Copy, in full, each line of the material that holds the word "main".
··· Available data ···
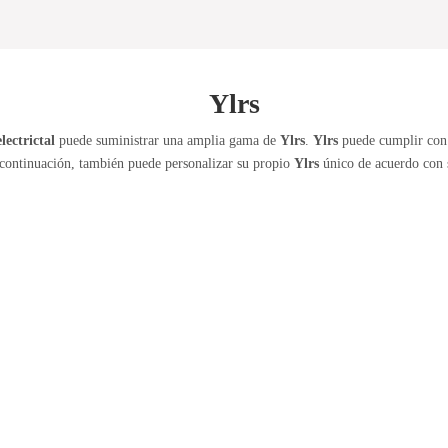
Ylrs
lectrictal
puede suministrar una amplia gama de
Ylrs
.
Ylrs
puede cumplir con m
a continuación, también puede personalizar su propio
Ylrs
único de acuerdo con s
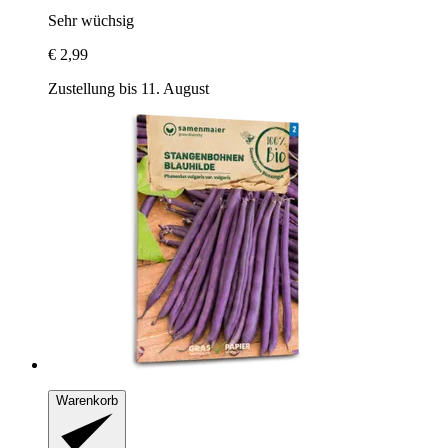
Sehr wüchsig
€ 2,99
Zustellung bis 11. August
Warenkorb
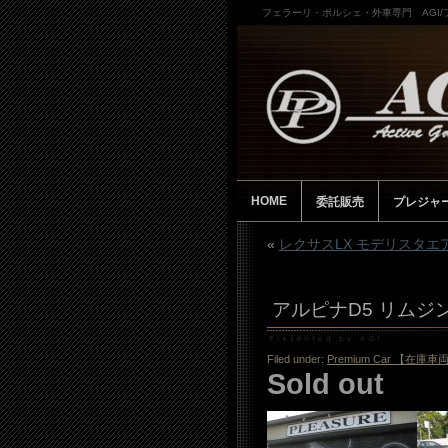
フェラーリ・ポルシェ・外車専門 AGI
HOME
委託販売
プレジャ
«
レクサスLX モデリスタエア
アルピナD5 リムジ
Filed under:
Premium Car 【在庫車
Sold out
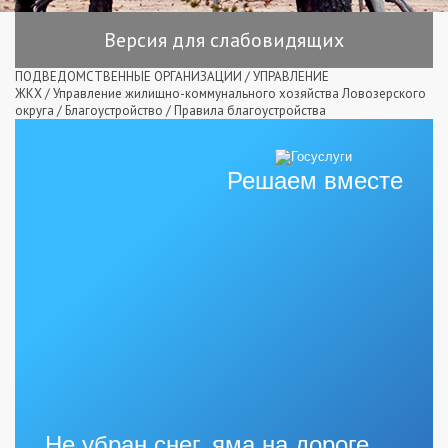
Версия для слабовидящих
ПОДВЕДОМСТВЕННЫЕ ОРГАНИЗАЦИИ
/
УПРАВЛЕНИЕ
ЖКХ
/
Управление жилищно-коммунального хозяйства Ловозерского
округа
/
Благоустройство
/
Правила благоустройства
Решаем вместе
Не убран снег, яма на дороге,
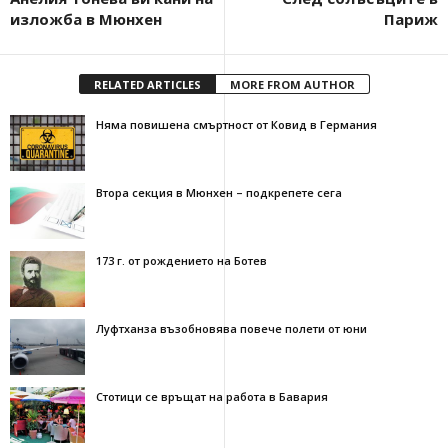
изложба в Мюнхен
Париж
RELATED ARTICLES
MORE FROM AUTHOR
Няма повишена смъртност от Ковид в Германия
Втора секция в Мюнхен – подкрепете сега
173 г. от рождението на Ботев
Луфтханза възобновява повече полети от юни
Стотици се връщат на работа в Бавария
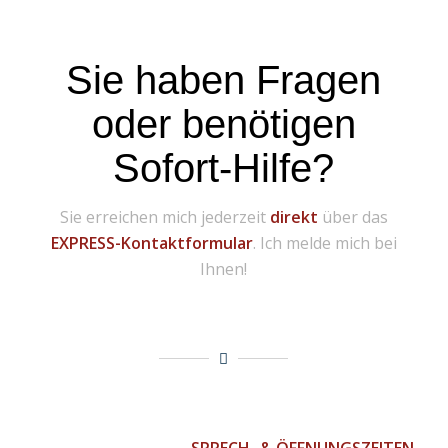
Sie haben Fragen
oder benötigen
Sofort-Hilfe?
Sie erreichen mich jederzeit
direkt
über das
EXPRESS-Kontaktformular
. Ich melde mich bei
Ihnen!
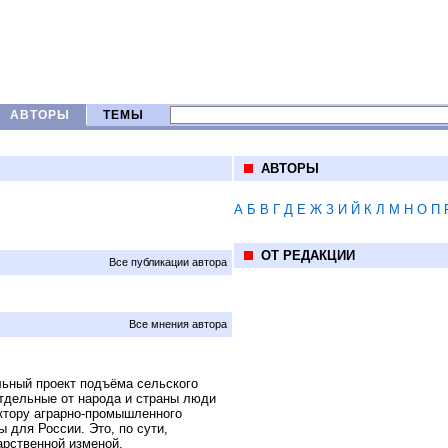
АВТОРЫ
ТЕМЫ
АВТОРЫ
А
Б
В
Г
Д
Е
Ж
З
И
Й
К
Л
М
Н
О
П
ОТ РЕДАКЦИИ
Все публикации автора
Все мнения автора
льный проект подъёма сельского
отдельные от народа и страны люди
ктору аграрно-промышленного
 для России. Это, по сути,
арственной изменой.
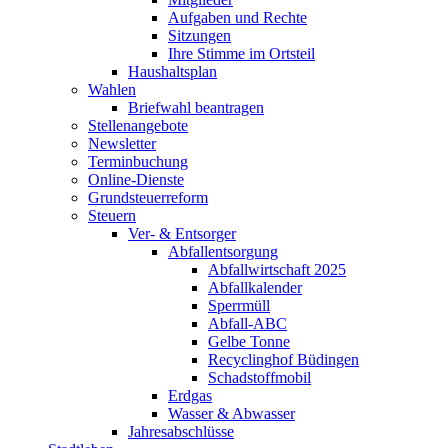
Aufgaben und Rechte
Sitzungen
Ihre Stimme im Ortsteil
Haushaltsplan
Wahlen
Briefwahl beantragen
Stellenangebote
Newsletter
Terminbuchung
Online-Dienste
Grundsteuerreform
Steuern
Ver- & Entsorger
Abfallentsorgung
Abfallwirtschaft 2025
Abfallkalender
Sperrmüll
Abfall-ABC
Gelbe Tonne
Recyclinghof Büdingen
Schadstoffmobil
Erdgas
Wasser & Abwasser
Jahresabschlüsse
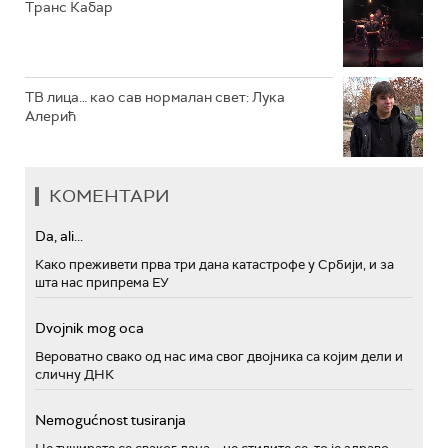
Транс Кабар
ТВ лица… као сав нормалан свет: Лука
Алерић
КОМЕНТАРИ
Da, ali...
Како преживети прва три дана катастрофе у Србији, и за
шта нас припрема ЕУ
Dvojnik mog oca
Вероватно свако од нас има свог двојника са којим дели и
сличну ДНК
Nemogućnost tusiranja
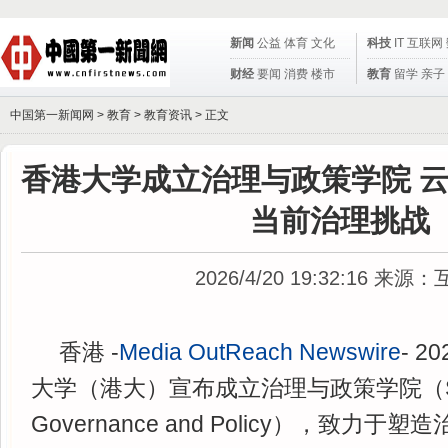
新闻
公益
体育
文化
科技
IT
互联网
财经
要闻
消费
楼市
教育
留学
亲子
中国第一新闻网 >
教育
>
教育资讯
> 正文
香港大学成立治理与政策学院 
当前治理挑战
2026/4/20 19:32:16
来源：
香港 -
Media OutReach Newswire
- 2
大学（港大）宣布成立治理与政策学院（Scho
Governance and Policy），致力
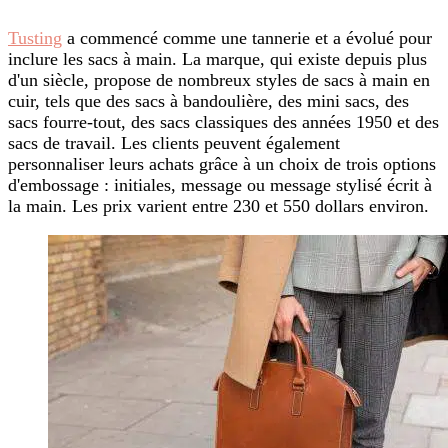
Tusting
a commencé comme une tannerie et a évolué pour
inclure les sacs à main. La marque, qui existe depuis plus
d'un siècle, propose de nombreux styles de sacs à main en
cuir, tels que des sacs à bandoulière, des mini sacs, des
sacs fourre-tout, des sacs classiques des années 1950 et des
sacs de travail. Les clients peuvent également
personnaliser leurs achats grâce à un choix de trois options
d'embossage : initiales, message ou message stylisé écrit à
la main. Les prix varient entre 230 et 550 dollars environ.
···
### Response box
inclure les sacs à main. La marque, qui existe depuis plus
d'un siècle, propose de nombreux styles de sacs à main en
la main. Les prix varient entre 230 et 550 dollars environ.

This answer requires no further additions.